_Work to complete:_ Output the data below in full, byte for byte. Nothing may differ.

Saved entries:
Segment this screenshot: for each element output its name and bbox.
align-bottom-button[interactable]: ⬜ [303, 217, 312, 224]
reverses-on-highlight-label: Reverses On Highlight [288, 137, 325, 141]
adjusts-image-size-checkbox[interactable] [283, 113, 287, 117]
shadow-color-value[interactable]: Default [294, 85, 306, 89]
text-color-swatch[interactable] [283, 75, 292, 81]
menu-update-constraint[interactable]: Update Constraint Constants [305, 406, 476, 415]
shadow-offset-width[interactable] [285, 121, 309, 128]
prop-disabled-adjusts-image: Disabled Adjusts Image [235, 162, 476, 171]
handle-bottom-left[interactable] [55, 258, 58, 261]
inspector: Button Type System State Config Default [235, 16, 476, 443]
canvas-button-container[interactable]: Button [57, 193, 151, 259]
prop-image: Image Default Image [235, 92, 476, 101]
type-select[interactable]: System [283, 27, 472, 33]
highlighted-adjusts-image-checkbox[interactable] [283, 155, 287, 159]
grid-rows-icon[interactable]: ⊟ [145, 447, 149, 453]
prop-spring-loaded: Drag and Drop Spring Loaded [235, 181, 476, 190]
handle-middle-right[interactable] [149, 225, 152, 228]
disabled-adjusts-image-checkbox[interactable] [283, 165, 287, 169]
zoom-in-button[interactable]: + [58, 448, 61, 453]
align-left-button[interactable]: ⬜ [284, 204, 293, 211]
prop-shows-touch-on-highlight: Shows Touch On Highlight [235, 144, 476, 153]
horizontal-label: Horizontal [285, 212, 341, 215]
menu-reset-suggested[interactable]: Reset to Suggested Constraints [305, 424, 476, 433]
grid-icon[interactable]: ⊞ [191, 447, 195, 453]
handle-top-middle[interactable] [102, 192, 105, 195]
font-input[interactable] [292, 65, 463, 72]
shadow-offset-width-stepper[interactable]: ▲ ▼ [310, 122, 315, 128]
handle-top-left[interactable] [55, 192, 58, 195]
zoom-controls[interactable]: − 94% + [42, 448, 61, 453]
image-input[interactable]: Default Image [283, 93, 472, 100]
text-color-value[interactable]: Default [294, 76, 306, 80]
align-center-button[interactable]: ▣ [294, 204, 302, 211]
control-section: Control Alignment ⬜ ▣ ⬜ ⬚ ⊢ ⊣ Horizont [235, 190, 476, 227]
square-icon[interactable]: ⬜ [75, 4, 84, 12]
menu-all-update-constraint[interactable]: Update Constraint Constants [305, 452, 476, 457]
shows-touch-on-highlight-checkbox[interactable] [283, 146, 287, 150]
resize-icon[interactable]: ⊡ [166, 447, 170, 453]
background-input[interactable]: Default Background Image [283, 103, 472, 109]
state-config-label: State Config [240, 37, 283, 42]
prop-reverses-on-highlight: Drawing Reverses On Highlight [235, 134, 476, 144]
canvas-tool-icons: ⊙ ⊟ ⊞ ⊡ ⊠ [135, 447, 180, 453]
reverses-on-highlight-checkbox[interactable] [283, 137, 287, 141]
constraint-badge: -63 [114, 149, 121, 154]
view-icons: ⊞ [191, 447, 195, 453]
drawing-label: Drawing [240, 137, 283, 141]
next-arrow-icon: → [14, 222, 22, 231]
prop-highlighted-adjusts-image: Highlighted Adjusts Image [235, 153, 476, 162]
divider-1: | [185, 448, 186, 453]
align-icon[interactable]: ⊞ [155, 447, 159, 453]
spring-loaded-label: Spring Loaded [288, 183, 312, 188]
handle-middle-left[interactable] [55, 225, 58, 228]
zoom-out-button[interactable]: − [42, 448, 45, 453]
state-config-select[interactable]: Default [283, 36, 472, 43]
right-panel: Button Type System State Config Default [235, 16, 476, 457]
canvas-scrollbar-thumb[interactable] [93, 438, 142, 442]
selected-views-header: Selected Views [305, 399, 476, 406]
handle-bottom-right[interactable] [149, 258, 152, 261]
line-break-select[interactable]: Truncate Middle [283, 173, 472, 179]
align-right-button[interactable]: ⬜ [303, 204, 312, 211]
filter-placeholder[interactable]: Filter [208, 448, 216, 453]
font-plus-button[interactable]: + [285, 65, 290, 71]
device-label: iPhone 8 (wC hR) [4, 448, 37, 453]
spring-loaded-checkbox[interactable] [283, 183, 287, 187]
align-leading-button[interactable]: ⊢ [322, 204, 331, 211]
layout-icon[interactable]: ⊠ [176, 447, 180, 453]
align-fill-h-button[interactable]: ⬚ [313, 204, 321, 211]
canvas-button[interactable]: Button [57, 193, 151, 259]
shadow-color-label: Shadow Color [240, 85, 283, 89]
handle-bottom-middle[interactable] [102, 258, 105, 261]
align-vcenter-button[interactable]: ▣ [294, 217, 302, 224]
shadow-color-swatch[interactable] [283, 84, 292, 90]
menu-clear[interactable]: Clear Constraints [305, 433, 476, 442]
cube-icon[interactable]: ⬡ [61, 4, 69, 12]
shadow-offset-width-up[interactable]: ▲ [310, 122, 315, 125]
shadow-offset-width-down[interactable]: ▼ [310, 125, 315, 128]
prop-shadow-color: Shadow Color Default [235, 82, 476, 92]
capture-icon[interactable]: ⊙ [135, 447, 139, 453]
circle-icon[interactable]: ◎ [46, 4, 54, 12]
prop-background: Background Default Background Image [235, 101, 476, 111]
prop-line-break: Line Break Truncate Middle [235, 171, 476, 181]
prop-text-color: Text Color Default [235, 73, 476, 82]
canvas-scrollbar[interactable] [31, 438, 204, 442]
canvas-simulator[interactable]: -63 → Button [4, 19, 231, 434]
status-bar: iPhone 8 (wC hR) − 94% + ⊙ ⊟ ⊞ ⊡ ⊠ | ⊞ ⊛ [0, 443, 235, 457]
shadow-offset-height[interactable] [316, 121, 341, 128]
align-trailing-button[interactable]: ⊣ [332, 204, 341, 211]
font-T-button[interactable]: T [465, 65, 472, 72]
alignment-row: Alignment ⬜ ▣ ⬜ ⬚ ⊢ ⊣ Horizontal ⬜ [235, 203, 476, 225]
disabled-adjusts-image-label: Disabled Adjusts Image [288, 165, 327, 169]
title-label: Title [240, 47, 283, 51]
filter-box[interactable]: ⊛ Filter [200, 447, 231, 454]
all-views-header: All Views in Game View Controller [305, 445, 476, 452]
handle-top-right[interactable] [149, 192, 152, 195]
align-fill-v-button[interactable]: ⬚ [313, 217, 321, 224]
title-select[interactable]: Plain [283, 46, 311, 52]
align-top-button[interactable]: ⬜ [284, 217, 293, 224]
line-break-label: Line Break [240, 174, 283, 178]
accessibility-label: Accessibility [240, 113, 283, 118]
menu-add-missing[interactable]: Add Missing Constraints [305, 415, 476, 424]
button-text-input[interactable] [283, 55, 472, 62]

_Answer to this exercise:_
Segment this screenshot: for each element output its name and bbox.
align-bottom-button[interactable]: ⬜ [303, 217, 312, 224]
reverses-on-highlight-label: Reverses On Highlight [288, 137, 325, 141]
adjusts-image-size-checkbox[interactable] [283, 113, 287, 117]
shadow-color-value[interactable]: Default [294, 85, 306, 89]
text-color-swatch[interactable] [283, 75, 292, 81]
menu-update-constraint[interactable]: Update Constraint Constants [305, 406, 476, 415]
shadow-offset-width[interactable] [285, 121, 309, 128]
prop-disabled-adjusts-image: Disabled Adjusts Image [235, 162, 476, 171]
handle-bottom-left[interactable] [55, 258, 58, 261]
inspector: Button Type System State Config Default [235, 16, 476, 443]
canvas-button-container[interactable]: Button [57, 193, 151, 259]
prop-image: Image Default Image [235, 92, 476, 101]
type-select[interactable]: System [283, 27, 472, 33]
highlighted-adjusts-image-checkbox[interactable] [283, 155, 287, 159]
grid-rows-icon[interactable]: ⊟ [145, 447, 149, 453]
prop-spring-loaded: Drag and Drop Spring Loaded [235, 181, 476, 190]
handle-middle-right[interactable] [149, 225, 152, 228]
disabled-adjusts-image-checkbox[interactable] [283, 165, 287, 169]
zoom-in-button[interactable]: + [58, 448, 61, 453]
align-left-button[interactable]: ⬜ [284, 204, 293, 211]
prop-shows-touch-on-highlight: Shows Touch On Highlight [235, 144, 476, 153]
horizontal-label: Horizontal [285, 212, 341, 215]
menu-reset-suggested[interactable]: Reset to Suggested Constraints [305, 424, 476, 433]
grid-icon[interactable]: ⊞ [191, 447, 195, 453]
handle-top-middle[interactable] [102, 192, 105, 195]
font-input[interactable] [292, 65, 463, 72]
shadow-offset-width-stepper[interactable]: ▲ ▼ [310, 122, 315, 128]
handle-top-left[interactable] [55, 192, 58, 195]
zoom-controls[interactable]: − 94% + [42, 448, 61, 453]
image-input[interactable]: Default Image [283, 93, 472, 100]
text-color-value[interactable]: Default [294, 76, 306, 80]
align-center-button[interactable]: ▣ [294, 204, 302, 211]
control-section: Control Alignment ⬜ ▣ ⬜ ⬚ ⊢ ⊣ Horizont [235, 190, 476, 227]
square-icon[interactable]: ⬜ [75, 4, 84, 12]
menu-all-update-constraint[interactable]: Update Constraint Constants [305, 452, 476, 457]
shows-touch-on-highlight-checkbox[interactable] [283, 146, 287, 150]
resize-icon[interactable]: ⊡ [166, 447, 170, 453]
background-input[interactable]: Default Background Image [283, 103, 472, 109]
state-config-label: State Config [240, 37, 283, 42]
prop-reverses-on-highlight: Drawing Reverses On Highlight [235, 134, 476, 144]
canvas-tool-icons: ⊙ ⊟ ⊞ ⊡ ⊠ [135, 447, 180, 453]
reverses-on-highlight-checkbox[interactable] [283, 137, 287, 141]
constraint-badge: -63 [114, 149, 121, 154]
view-icons: ⊞ [191, 447, 195, 453]
drawing-label: Drawing [240, 137, 283, 141]
next-arrow-icon: → [14, 222, 22, 231]
prop-highlighted-adjusts-image: Highlighted Adjusts Image [235, 153, 476, 162]
divider-1: | [185, 448, 186, 453]
align-icon[interactable]: ⊞ [155, 447, 159, 453]
spring-loaded-label: Spring Loaded [288, 183, 312, 188]
handle-middle-left[interactable] [55, 225, 58, 228]
zoom-out-button[interactable]: − [42, 448, 45, 453]
state-config-select[interactable]: Default [283, 36, 472, 43]
right-panel: Button Type System State Config Default [235, 16, 476, 457]
canvas-scrollbar-thumb[interactable] [93, 438, 142, 442]
selected-views-header: Selected Views [305, 399, 476, 406]
handle-bottom-right[interactable] [149, 258, 152, 261]
line-break-select[interactable]: Truncate Middle [283, 173, 472, 179]
align-right-button[interactable]: ⬜ [303, 204, 312, 211]
filter-placeholder[interactable]: Filter [208, 448, 216, 453]
font-plus-button[interactable]: + [285, 65, 290, 71]
device-label: iPhone 8 (wC hR) [4, 448, 37, 453]
spring-loaded-checkbox[interactable] [283, 183, 287, 187]
align-leading-button[interactable]: ⊢ [322, 204, 331, 211]
layout-icon[interactable]: ⊠ [176, 447, 180, 453]
align-fill-h-button[interactable]: ⬚ [313, 204, 321, 211]
canvas-button[interactable]: Button [57, 193, 151, 259]
shadow-color-label: Shadow Color [240, 85, 283, 89]
handle-bottom-middle[interactable] [102, 258, 105, 261]
align-vcenter-button[interactable]: ▣ [294, 217, 302, 224]
shadow-color-swatch[interactable] [283, 84, 292, 90]
menu-clear[interactable]: Clear Constraints [305, 433, 476, 442]
cube-icon[interactable]: ⬡ [61, 4, 69, 12]
shadow-offset-width-up[interactable]: ▲ [310, 122, 315, 125]
shadow-offset-width-down[interactable]: ▼ [310, 125, 315, 128]
prop-shadow-color: Shadow Color Default [235, 82, 476, 92]
capture-icon[interactable]: ⊙ [135, 447, 139, 453]
circle-icon[interactable]: ◎ [46, 4, 54, 12]
prop-background: Background Default Background Image [235, 101, 476, 111]
prop-line-break: Line Break Truncate Middle [235, 171, 476, 181]
prop-text-color: Text Color Default [235, 73, 476, 82]
canvas-scrollbar[interactable] [31, 438, 204, 442]
canvas-simulator[interactable]: -63 → Button [4, 19, 231, 434]
status-bar: iPhone 8 (wC hR) − 94% + ⊙ ⊟ ⊞ ⊡ ⊠ | ⊞ ⊛ [0, 443, 235, 457]
shadow-offset-height[interactable] [316, 121, 341, 128]
align-trailing-button[interactable]: ⊣ [332, 204, 341, 211]
font-T-button[interactable]: T [465, 65, 472, 72]
alignment-row: Alignment ⬜ ▣ ⬜ ⬚ ⊢ ⊣ Horizontal ⬜ [235, 203, 476, 225]
disabled-adjusts-image-label: Disabled Adjusts Image [288, 165, 327, 169]
title-label: Title [240, 47, 283, 51]
filter-box[interactable]: ⊛ Filter [200, 447, 231, 454]
all-views-header: All Views in Game View Controller [305, 445, 476, 452]
handle-top-right[interactable] [149, 192, 152, 195]
align-fill-v-button[interactable]: ⬚ [313, 217, 321, 224]
title-select[interactable]: Plain [283, 46, 311, 52]
align-top-button[interactable]: ⬜ [284, 217, 293, 224]
line-break-label: Line Break [240, 174, 283, 178]
accessibility-label: Accessibility [240, 113, 283, 118]
menu-add-missing[interactable]: Add Missing Constraints [305, 415, 476, 424]
button-text-input[interactable] [283, 55, 472, 62]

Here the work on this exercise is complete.